What you need to do: Only the pictures should be dropped; every line of the data must come back exactly as written.

□ □ □ □ □ □ □

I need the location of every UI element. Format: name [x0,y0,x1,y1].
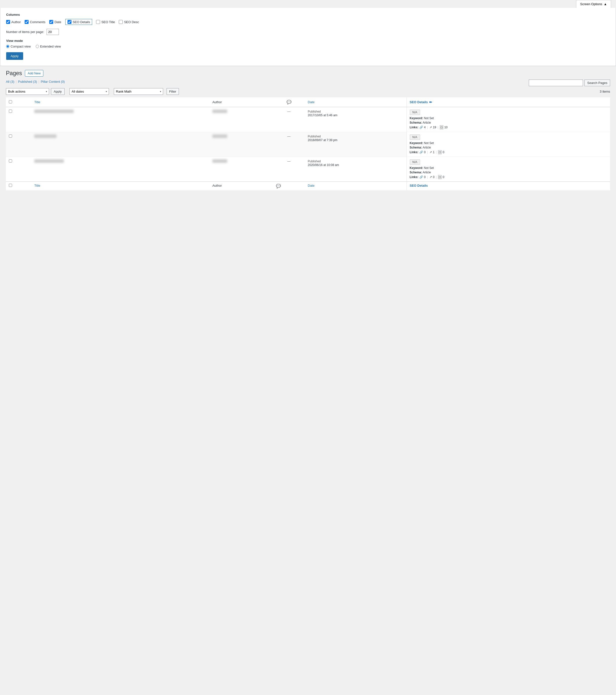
row1-keyword-line: Keyword: Not Set [410,117,607,120]
col-checkbox-seo-title[interactable] [96,20,100,24]
separator-2: | [38,80,39,84]
col-label-comments: Comments [30,20,45,24]
col-option-date[interactable]: Date [49,20,61,24]
col-option-seo-desc[interactable]: SEO Desc [119,20,139,24]
row2-links-line: Links: 🔗 0 | ↗ 1 | ⊡ 0 [410,150,607,154]
filter-all-link[interactable]: All (3) [6,80,14,84]
view-mode-heading: View mode [6,39,610,43]
separator-1: | [16,80,17,84]
bulk-actions-select[interactable]: Bulk actions [6,88,49,95]
filter-published-link[interactable]: Published (3) [18,80,37,84]
extended-view-radio[interactable] [36,45,39,48]
col-label-seo-details: SEO Details [73,20,90,24]
table-footer-row: Title Author 💬 Date SEO Details [6,182,610,191]
link-icon-row3: 🔗 [419,175,423,179]
col-checkbox-date[interactable] [49,20,53,24]
row1-title-blurred [34,109,74,113]
col-option-author[interactable]: Author [6,20,21,24]
row3-date-status: Published [308,159,321,163]
header-title-col[interactable]: Title [31,97,210,107]
col-option-seo-title[interactable]: SEO Title [96,20,115,24]
row2-schema-line: Schema: Article [410,146,607,149]
header-comments-col: 💬 [273,97,305,107]
row3-checkbox[interactable] [9,159,12,163]
view-mode-section: View mode Compact view Extended view [6,39,610,48]
row1-checkbox[interactable] [9,109,12,113]
filter-button[interactable]: Filter [167,88,179,95]
affiliate-icon-row3: ⊡ [438,175,442,179]
pagination-label: Number of items per page: [6,30,59,34]
dates-select[interactable]: All dates [69,88,109,95]
compact-view-label: Compact view [11,45,31,48]
row3-schema-line: Schema: Article [410,171,607,174]
header-date-col[interactable]: Date [305,97,406,107]
row1-title-cell [31,107,210,132]
add-new-button[interactable]: Add New [25,70,43,77]
row1-date-status: Published [308,110,321,113]
col-label-seo-title: SEO Title [101,20,115,24]
filter-pillar-link[interactable]: Pillar Content (0) [41,80,65,84]
row3-keyword-line: Keyword: Not Set [410,166,607,170]
row2-seo-badge: N/A [410,134,420,140]
screen-options-button[interactable]: Screen Options ▲ [576,0,611,8]
seo-details-edit-icon[interactable]: ✏ [429,100,432,104]
col-checkbox-seo-details[interactable] [67,20,71,24]
row3-seo-cell: N/A Keyword: Not Set Schema: Article Lin… [406,157,610,182]
chevron-up-icon: ▲ [604,2,607,6]
screen-options-panel: Columns Author Comments Date SEO Details [0,8,616,66]
extended-view-label: Extended view [40,45,61,48]
header-author-col: Author [210,97,273,107]
bulk-actions-bar: Bulk actions ▾ Apply All dates ▾ Rank Ma… [6,88,610,95]
view-mode-options: Compact view Extended view [6,45,610,48]
screen-options-label: Screen Options [580,2,602,6]
items-per-page-input[interactable] [47,29,59,35]
row2-author-cell [210,132,273,157]
row1-author-blurred [212,109,227,113]
items-count: 3 items [600,90,610,94]
affiliate-icon-row2: ⊡ [438,150,442,154]
row3-author-cell [210,157,273,182]
col-option-comments[interactable]: Comments [24,20,45,24]
select-all-checkbox[interactable] [9,100,12,103]
search-pages-button[interactable]: Search Pages [584,80,610,86]
bulk-actions-wrapper: Bulk actions ▾ [6,88,49,95]
row1-author-cell [210,107,273,132]
row3-date-cell: Published 2020/06/16 at 10:08 am [305,157,406,182]
row3-comments-dash: — [287,159,290,163]
row2-comments-cell: — [273,132,305,157]
extended-view-option[interactable]: Extended view [36,45,61,48]
footer-date-col: Date [305,182,406,191]
header-checkbox-col [6,97,31,107]
row3-date-value: 2020/06/16 at 10:08 am [308,163,339,167]
row2-title-cell [31,132,210,157]
row2-comments-dash: — [287,134,290,138]
row2-checkbox[interactable] [9,134,12,138]
row1-links-line: Links: 🔗 4 | ↗ 19 | ⊡ 10 [410,125,607,129]
row3-title-blurred [34,159,64,163]
compact-view-radio[interactable] [6,45,10,48]
col-label-date: Date [54,20,61,24]
row1-schema-line: Schema: Article [410,121,607,124]
row1-date-cell: Published 2017/10/05 at 5:46 am [305,107,406,132]
row1-comments-dash: — [287,109,290,113]
bulk-apply-button[interactable]: Apply [51,88,65,95]
col-option-seo-details[interactable]: SEO Details [65,19,93,25]
screen-options-apply-button[interactable]: Apply [6,52,23,60]
footer-select-all-checkbox[interactable] [9,184,12,187]
col-checkbox-seo-desc[interactable] [119,20,123,24]
rank-math-wrapper: Rank Math ▾ [112,88,163,95]
compact-view-option[interactable]: Compact view [6,45,31,48]
row2-keyword-line: Keyword: Not Set [410,141,607,145]
page-heading: Pages Add New [6,70,610,77]
row3-comments-cell: — [273,157,305,182]
row1-comments-cell: — [273,107,305,132]
search-input[interactable] [529,80,583,86]
row3-seo-badge: N/A [410,159,420,165]
comment-bubble-icon: 💬 [286,100,292,104]
col-label-seo-desc: SEO Desc [124,20,139,24]
footer-title-col: Title [31,182,210,191]
col-checkbox-comments[interactable] [24,20,29,24]
row1-seo-cell: N/A Keyword: Not Set Schema: Article Lin… [406,107,610,132]
rank-math-select[interactable]: Rank Math [114,88,163,95]
col-checkbox-author[interactable] [6,20,10,24]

□ □ □ □ □ □ □

Result of the task:
I need the location of every UI element. Format: name [x0,y0,x1,y1].
row1-keyword-line: Keyword: Not Set [410,117,607,120]
col-checkbox-seo-title[interactable] [96,20,100,24]
separator-2: | [38,80,39,84]
col-label-comments: Comments [30,20,45,24]
col-option-date[interactable]: Date [49,20,61,24]
col-option-seo-desc[interactable]: SEO Desc [119,20,139,24]
row2-links-line: Links: 🔗 0 | ↗ 1 | ⊡ 0 [410,150,607,154]
filter-all-link[interactable]: All (3) [6,80,14,84]
view-mode-heading: View mode [6,39,610,43]
separator-1: | [16,80,17,84]
bulk-actions-select[interactable]: Bulk actions [6,88,49,95]
filter-published-link[interactable]: Published (3) [18,80,37,84]
extended-view-radio[interactable] [36,45,39,48]
col-label-seo-details: SEO Details [73,20,90,24]
table-footer-row: Title Author 💬 Date SEO Details [6,182,610,191]
link-icon-row3: 🔗 [419,175,423,179]
col-checkbox-date[interactable] [49,20,53,24]
row1-title-blurred [34,109,74,113]
col-option-author[interactable]: Author [6,20,21,24]
row3-date-status: Published [308,159,321,163]
header-title-col[interactable]: Title [31,97,210,107]
col-option-seo-title[interactable]: SEO Title [96,20,115,24]
row2-schema-line: Schema: Article [410,146,607,149]
header-comments-col: 💬 [273,97,305,107]
row3-checkbox[interactable] [9,159,12,163]
view-mode-section: View mode Compact view Extended view [6,39,610,48]
row1-checkbox[interactable] [9,109,12,113]
filter-button[interactable]: Filter [167,88,179,95]
affiliate-icon-row3: ⊡ [438,175,442,179]
pagination-label: Number of items per page: [6,30,59,34]
dates-select[interactable]: All dates [69,88,109,95]
compact-view-label: Compact view [11,45,31,48]
row3-schema-line: Schema: Article [410,171,607,174]
header-date-col[interactable]: Date [305,97,406,107]
row1-title-cell [31,107,210,132]
add-new-button[interactable]: Add New [25,70,43,77]
row1-date-status: Published [308,110,321,113]
col-label-seo-title: SEO Title [101,20,115,24]
filter-pillar-link[interactable]: Pillar Content (0) [41,80,65,84]
row3-keyword-line: Keyword: Not Set [410,166,607,170]
row2-seo-badge: N/A [410,134,420,140]
screen-options-button[interactable]: Screen Options ▲ [576,0,611,8]
seo-details-edit-icon[interactable]: ✏ [429,100,432,104]
col-checkbox-seo-details[interactable] [67,20,71,24]
row3-seo-cell: N/A Keyword: Not Set Schema: Article Lin… [406,157,610,182]
chevron-up-icon: ▲ [604,2,607,6]
screen-options-panel: Columns Author Comments Date SEO Details [0,8,616,66]
extended-view-label: Extended view [40,45,61,48]
header-author-col: Author [210,97,273,107]
bulk-actions-bar: Bulk actions ▾ Apply All dates ▾ Rank Ma… [6,88,610,95]
view-mode-options: Compact view Extended view [6,45,610,48]
screen-options-label: Screen Options [580,2,602,6]
items-per-page-input[interactable] [47,29,59,35]
row2-author-cell [210,132,273,157]
row1-author-blurred [212,109,227,113]
items-count: 3 items [600,90,610,94]
affiliate-icon-row2: ⊡ [438,150,442,154]
row3-author-cell [210,157,273,182]
col-option-comments[interactable]: Comments [24,20,45,24]
select-all-checkbox[interactable] [9,100,12,103]
search-pages-button[interactable]: Search Pages [584,80,610,86]
bulk-actions-wrapper: Bulk actions ▾ [6,88,49,95]
row1-author-cell [210,107,273,132]
row3-date-cell: Published 2020/06/16 at 10:08 am [305,157,406,182]
row3-comments-dash: — [287,159,290,163]
row2-comments-cell: — [273,132,305,157]
extended-view-option[interactable]: Extended view [36,45,61,48]
footer-date-col: Date [305,182,406,191]
header-checkbox-col [6,97,31,107]
row3-date-value: 2020/06/16 at 10:08 am [308,163,339,167]
row2-title-cell [31,132,210,157]
row2-comments-dash: — [287,134,290,138]
row2-checkbox[interactable] [9,134,12,138]
row1-links-line: Links: 🔗 4 | ↗ 19 | ⊡ 10 [410,125,607,129]
row3-title-blurred [34,159,64,163]
compact-view-radio[interactable] [6,45,10,48]
col-label-date: Date [54,20,61,24]
row1-schema-line: Schema: Article [410,121,607,124]
row1-date-cell: Published 2017/10/05 at 5:46 am [305,107,406,132]
row1-comments-dash: — [287,109,290,113]
bulk-apply-button[interactable]: Apply [51,88,65,95]
col-option-seo-details[interactable]: SEO Details [65,19,93,25]
screen-options-apply-button[interactable]: Apply [6,52,23,60]
footer-select-all-checkbox[interactable] [9,184,12,187]
col-checkbox-seo-desc[interactable] [119,20,123,24]
rank-math-wrapper: Rank Math ▾ [112,88,163,95]
compact-view-option[interactable]: Compact view [6,45,31,48]
row2-keyword-line: Keyword: Not Set [410,141,607,145]
page-heading: Pages Add New [6,70,610,77]
row3-comments-cell: — [273,157,305,182]
row1-comments-cell: — [273,107,305,132]
search-input[interactable] [529,80,583,86]
row3-seo-badge: N/A [410,159,420,165]
comment-bubble-icon: 💬 [286,100,292,104]
col-label-seo-desc: SEO Desc [124,20,139,24]
footer-title-col: Title [31,182,210,191]
col-checkbox-comments[interactable] [24,20,29,24]
row1-seo-cell: N/A Keyword: Not Set Schema: Article Lin… [406,107,610,132]
rank-math-select[interactable]: Rank Math [114,88,163,95]
col-checkbox-author[interactable] [6,20,10,24]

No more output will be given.